= TO DO =
Output the entries below so that they read exactly as they do now.

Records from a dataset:
▬▬▬▬▬▬▬▬▬▬

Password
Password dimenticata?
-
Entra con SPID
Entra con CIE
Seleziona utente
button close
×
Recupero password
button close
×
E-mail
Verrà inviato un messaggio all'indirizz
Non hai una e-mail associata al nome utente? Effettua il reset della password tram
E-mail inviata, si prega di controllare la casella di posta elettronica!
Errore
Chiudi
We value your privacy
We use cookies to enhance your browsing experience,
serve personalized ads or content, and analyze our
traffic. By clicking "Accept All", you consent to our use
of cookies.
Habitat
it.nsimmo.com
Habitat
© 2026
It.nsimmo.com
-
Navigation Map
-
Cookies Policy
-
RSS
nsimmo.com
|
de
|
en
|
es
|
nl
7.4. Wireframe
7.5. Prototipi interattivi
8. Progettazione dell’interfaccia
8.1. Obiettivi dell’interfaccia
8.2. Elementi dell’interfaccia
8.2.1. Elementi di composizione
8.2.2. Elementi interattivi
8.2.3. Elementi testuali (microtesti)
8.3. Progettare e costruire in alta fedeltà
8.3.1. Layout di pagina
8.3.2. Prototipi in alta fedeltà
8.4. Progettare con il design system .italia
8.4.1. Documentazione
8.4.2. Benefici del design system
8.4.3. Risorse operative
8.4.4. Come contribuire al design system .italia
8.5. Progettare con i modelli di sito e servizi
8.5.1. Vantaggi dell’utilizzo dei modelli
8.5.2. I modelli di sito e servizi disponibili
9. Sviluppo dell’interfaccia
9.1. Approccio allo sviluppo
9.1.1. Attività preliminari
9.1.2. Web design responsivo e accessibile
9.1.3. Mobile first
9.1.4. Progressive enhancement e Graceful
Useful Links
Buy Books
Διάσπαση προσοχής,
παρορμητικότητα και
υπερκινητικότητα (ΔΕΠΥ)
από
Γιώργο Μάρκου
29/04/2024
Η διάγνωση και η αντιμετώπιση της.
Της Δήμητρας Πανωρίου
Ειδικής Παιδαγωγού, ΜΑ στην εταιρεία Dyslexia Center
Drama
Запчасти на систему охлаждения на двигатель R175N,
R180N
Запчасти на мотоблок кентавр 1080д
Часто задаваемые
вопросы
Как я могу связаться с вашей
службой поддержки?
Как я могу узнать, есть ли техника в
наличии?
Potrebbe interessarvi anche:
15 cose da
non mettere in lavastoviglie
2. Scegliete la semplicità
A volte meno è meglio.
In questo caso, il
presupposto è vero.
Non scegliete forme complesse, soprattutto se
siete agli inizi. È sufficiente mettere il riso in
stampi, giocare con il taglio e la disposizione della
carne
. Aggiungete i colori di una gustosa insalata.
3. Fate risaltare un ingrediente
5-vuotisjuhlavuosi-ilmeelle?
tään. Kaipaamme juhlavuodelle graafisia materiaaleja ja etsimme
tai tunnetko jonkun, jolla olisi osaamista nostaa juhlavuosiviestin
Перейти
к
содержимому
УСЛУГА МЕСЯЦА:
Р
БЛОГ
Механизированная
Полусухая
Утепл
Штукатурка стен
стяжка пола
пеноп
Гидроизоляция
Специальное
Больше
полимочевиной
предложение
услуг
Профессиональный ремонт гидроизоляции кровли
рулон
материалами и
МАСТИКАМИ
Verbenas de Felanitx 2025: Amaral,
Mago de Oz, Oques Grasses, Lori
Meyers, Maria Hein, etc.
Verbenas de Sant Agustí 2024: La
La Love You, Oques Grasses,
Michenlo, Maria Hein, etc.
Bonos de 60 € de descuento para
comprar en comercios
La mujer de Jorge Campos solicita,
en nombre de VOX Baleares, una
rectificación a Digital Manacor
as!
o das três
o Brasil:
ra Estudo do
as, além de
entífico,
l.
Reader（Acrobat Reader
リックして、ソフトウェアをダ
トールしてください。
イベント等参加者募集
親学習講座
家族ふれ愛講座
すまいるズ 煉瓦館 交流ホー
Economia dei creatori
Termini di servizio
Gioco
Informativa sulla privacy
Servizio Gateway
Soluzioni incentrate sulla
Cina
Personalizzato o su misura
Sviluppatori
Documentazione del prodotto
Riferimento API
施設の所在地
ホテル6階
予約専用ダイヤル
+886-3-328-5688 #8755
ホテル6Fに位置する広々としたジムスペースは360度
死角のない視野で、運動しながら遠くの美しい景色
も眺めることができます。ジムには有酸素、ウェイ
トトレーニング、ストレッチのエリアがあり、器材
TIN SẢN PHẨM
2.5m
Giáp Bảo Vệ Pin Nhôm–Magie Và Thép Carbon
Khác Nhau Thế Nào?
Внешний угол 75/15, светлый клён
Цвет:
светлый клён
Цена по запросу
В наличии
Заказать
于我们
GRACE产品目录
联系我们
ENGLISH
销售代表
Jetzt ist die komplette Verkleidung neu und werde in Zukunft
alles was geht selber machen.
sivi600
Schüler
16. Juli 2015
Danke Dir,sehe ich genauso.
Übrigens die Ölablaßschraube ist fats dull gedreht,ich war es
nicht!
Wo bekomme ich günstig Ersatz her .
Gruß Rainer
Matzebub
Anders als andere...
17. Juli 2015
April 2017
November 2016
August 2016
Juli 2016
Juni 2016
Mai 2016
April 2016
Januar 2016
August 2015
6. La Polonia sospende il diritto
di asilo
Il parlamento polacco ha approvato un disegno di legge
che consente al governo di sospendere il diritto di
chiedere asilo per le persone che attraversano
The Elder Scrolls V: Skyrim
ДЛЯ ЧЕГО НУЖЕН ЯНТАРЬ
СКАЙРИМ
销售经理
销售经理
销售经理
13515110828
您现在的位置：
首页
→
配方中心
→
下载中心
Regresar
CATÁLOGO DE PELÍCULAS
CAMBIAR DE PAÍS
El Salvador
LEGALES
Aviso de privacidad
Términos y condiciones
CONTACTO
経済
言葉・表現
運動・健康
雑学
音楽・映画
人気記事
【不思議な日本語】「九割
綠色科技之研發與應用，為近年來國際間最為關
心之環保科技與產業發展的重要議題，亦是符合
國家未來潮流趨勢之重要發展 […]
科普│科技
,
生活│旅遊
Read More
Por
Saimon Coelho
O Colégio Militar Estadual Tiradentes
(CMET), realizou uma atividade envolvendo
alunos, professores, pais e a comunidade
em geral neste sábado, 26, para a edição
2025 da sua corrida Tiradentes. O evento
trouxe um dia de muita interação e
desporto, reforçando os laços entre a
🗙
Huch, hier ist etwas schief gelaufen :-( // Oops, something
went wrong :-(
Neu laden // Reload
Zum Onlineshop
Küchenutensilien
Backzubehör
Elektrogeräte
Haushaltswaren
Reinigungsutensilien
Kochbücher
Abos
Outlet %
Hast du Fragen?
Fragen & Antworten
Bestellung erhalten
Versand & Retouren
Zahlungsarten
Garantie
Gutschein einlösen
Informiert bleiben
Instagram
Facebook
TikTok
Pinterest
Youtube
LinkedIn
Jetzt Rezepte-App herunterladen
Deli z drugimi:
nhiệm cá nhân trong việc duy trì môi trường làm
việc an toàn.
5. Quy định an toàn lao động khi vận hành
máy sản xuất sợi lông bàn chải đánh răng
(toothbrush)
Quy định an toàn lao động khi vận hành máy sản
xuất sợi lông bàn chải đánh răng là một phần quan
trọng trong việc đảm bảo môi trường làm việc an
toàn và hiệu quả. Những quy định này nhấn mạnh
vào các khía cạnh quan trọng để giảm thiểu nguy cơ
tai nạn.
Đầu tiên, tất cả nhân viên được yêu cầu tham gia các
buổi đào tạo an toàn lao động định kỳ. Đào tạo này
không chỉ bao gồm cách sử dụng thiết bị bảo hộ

▬▬▬▬▬▬▬▬▬▬

= FINISHED TASK =
Password
Password dimenticata?
-
Entra con SPID
Entra con CIE
Seleziona utente
button close
×
Recupero password
button close
×
E-mail
Verrà inviato un messaggio all'indirizz
Non hai una e-mail associata al nome utente? Effettua il reset della password tram
E-mail inviata, si prega di controllare la casella di posta elettronica!
Errore
Chiudi
We value your privacy
We use cookies to enhance your browsing experience,
serve personalized ads or content, and analyze our
traffic. By clicking "Accept All", you consent to our use
of cookies.
Habitat
it.nsimmo.com
Habitat
© 2026
It.nsimmo.com
-
Navigation Map
-
Cookies Policy
-
RSS
nsimmo.com
|
de
|
en
|
es
|
nl
7.4. Wireframe
7.5. Prototipi interattivi
8. Progettazione dell’interfaccia
8.1. Obiettivi dell’interfaccia
8.2. Elementi dell’interfaccia
8.2.1. Elementi di composizione
8.2.2. Elementi interattivi
8.2.3. Elementi testuali (microtesti)
8.3. Progettare e costruire in alta fedeltà
8.3.1. Layout di pagina
8.3.2. Prototipi in alta fedeltà
8.4. Progettare con il design system .italia
8.4.1. Documentazione
8.4.2. Benefici del design system
8.4.3. Risorse operative
8.4.4. Come contribuire al design system .italia
8.5. Progettare con i modelli di sito e servizi
8.5.1. Vantaggi dell’utilizzo dei modelli
8.5.2. I modelli di sito e servizi disponibili
9. Sviluppo dell’interfaccia
9.1. Approccio allo sviluppo
9.1.1. Attività preliminari
9.1.2. Web design responsivo e accessibile
9.1.3. Mobile first
9.1.4. Progressive enhancement e Graceful
Useful Links
Buy Books
Διάσπαση προσοχής,
παρορμητικότητα και
υπερκινητικότητα (ΔΕΠΥ)
από
Γιώργο Μάρκου
29/04/2024
Η διάγνωση και η αντιμετώπιση της.
Της Δήμητρας Πανωρίου
Ειδικής Παιδαγωγού, ΜΑ στην εταιρεία Dyslexia Center
Drama
Запчасти на систему охлаждения на двигатель R175N,
R180N
Запчасти на мотоблок кентавр 1080д
Часто задаваемые
вопросы
Как я могу связаться с вашей
службой поддержки?
Как я могу узнать, есть ли техника в
наличии?
Potrebbe interessarvi anche:
15 cose da
non mettere in lavastoviglie
2. Scegliete la semplicità
A volte meno è meglio.
In questo caso, il
presupposto è vero.
Non scegliete forme complesse, soprattutto se
siete agli inizi. È sufficiente mettere il riso in
stampi, giocare con il taglio e la disposizione della
carne
. Aggiungete i colori di una gustosa insalata.
3. Fate risaltare un ingrediente
5-vuotisjuhlavuosi-ilmeelle?
tään. Kaipaamme juhlavuodelle graafisia materiaaleja ja etsimme
tai tunnetko jonkun, jolla olisi osaamista nostaa juhlavuosiviestin
Перейти
к
содержимому
УСЛУГА МЕСЯЦА:
Р
БЛОГ
Механизированная
Полусухая
Утепл
Штукатурка стен
стяжка пола
пеноп
Гидроизоляция
Специальное
Больше
полимочевиной
предложение
услуг
Профессиональный ремонт гидроизоляции кровли
рулон
материалами и
МАСТИКАМИ
Verbenas de Felanitx 2025: Amaral,
Mago de Oz, Oques Grasses, Lori
Meyers, Maria Hein, etc.
Verbenas de Sant Agustí 2024: La
La Love You, Oques Grasses,
Michenlo, Maria Hein, etc.
Bonos de 60 € de descuento para
comprar en comercios
La mujer de Jorge Campos solicita,
en nombre de VOX Baleares, una
rectificación a Digital Manacor
as!
o das três
o Brasil:
ra Estudo do
as, além de
entífico,
l.
Reader（Acrobat Reader
リックして、ソフトウェアをダ
トールしてください。
イベント等参加者募集
親学習講座
家族ふれ愛講座
すまいるズ 煉瓦館 交流ホー
Economia dei creatori
Termini di servizio
Gioco
Informativa sulla privacy
Servizio Gateway
Soluzioni incentrate sulla
Cina
Personalizzato o su misura
Sviluppatori
Documentazione del prodotto
Riferimento API
施設の所在地
ホテル6階
予約専用ダイヤル
+886-3-328-5688 #8755
ホテル6Fに位置する広々としたジムスペースは360度
死角のない視野で、運動しながら遠くの美しい景色
も眺めることができます。ジムには有酸素、ウェイ
トトレーニング、ストレッチのエリアがあり、器材
TIN SẢN PHẨM
2.5m
Giáp Bảo Vệ Pin Nhôm–Magie Và Thép Carbon
Khác Nhau Thế Nào?
Внешний угол 75/15, светлый клён
Цвет:
светлый клён
Цена по запросу
В наличии
Заказать
于我们
GRACE产品目录
联系我们
ENGLISH
销售代表
Jetzt ist die komplette Verkleidung neu und werde in Zukunft
alles was geht selber machen.
sivi600
Schüler
16. Juli 2015
Danke Dir,sehe ich genauso.
Übrigens die Ölablaßschraube ist fats dull gedreht,ich war es
nicht!
Wo bekomme ich günstig Ersatz her .
Gruß Rainer
Matzebub
Anders als andere...
17. Juli 2015
April 2017
November 2016
August 2016
Juli 2016
Juni 2016
Mai 2016
April 2016
Januar 2016
August 2015
6. La Polonia sospende il diritto
di asilo
Il parlamento polacco ha approvato un disegno di legge
che consente al governo di sospendere il diritto di
chiedere asilo per le persone che attraversano
The Elder Scrolls V: Skyrim
ДЛЯ ЧЕГО НУЖЕН ЯНТАРЬ
СКАЙРИМ
销售经理
销售经理
销售经理
13515110828
您现在的位置：
首页
→
配方中心
→
下载中心
Regresar
CATÁLOGO DE PELÍCULAS
CAMBIAR DE PAÍS
El Salvador
LEGALES
Aviso de privacidad
Términos y condiciones
CONTACTO
経済
言葉・表現
運動・健康
雑学
音楽・映画
人気記事
【不思議な日本語】「九割
綠色科技之研發與應用，為近年來國際間最為關
心之環保科技與產業發展的重要議題，亦是符合
國家未來潮流趨勢之重要發展 […]
科普│科技
,
生活│旅遊
Read More
Por
Saimon Coelho
O Colégio Militar Estadual Tiradentes
(CMET), realizou uma atividade envolvendo
alunos, professores, pais e a comunidade
em geral neste sábado, 26, para a edição
2025 da sua corrida Tiradentes. O evento
trouxe um dia de muita interação e
desporto, reforçando os laços entre a
🗙
Huch, hier ist etwas schief gelaufen :-( // Oops, something
went wrong :-(
Neu laden // Reload
Zum Onlineshop
Küchenutensilien
Backzubehör
Elektrogeräte
Haushaltswaren
Reinigungsutensilien
Kochbücher
Abos
Outlet %
Hast du Fragen?
Fragen & Antworten
Bestellung erhalten
Versand & Retouren
Zahlungsarten
Garantie
Gutschein einlösen
Informiert bleiben
Instagram
Facebook
TikTok
Pinterest
Youtube
LinkedIn
Jetzt Rezepte-App herunterladen
Deli z drugimi:
nhiệm cá nhân trong việc duy trì môi trường làm
việc an toàn.
5. Quy định an toàn lao động khi vận hành
máy sản xuất sợi lông bàn chải đánh răng
(toothbrush)
Quy định an toàn lao động khi vận hành máy sản
xuất sợi lông bàn chải đánh răng là một phần quan
trọng trong việc đảm bảo môi trường làm việc an
toàn và hiệu quả. Những quy định này nhấn mạnh
vào các khía cạnh quan trọng để giảm thiểu nguy cơ
tai nạn.
Đầu tiên, tất cả nhân viên được yêu cầu tham gia các
buổi đào tạo an toàn lao động định kỳ. Đào tạo này
không chỉ bao gồm cách sử dụng thiết bị bảo hộ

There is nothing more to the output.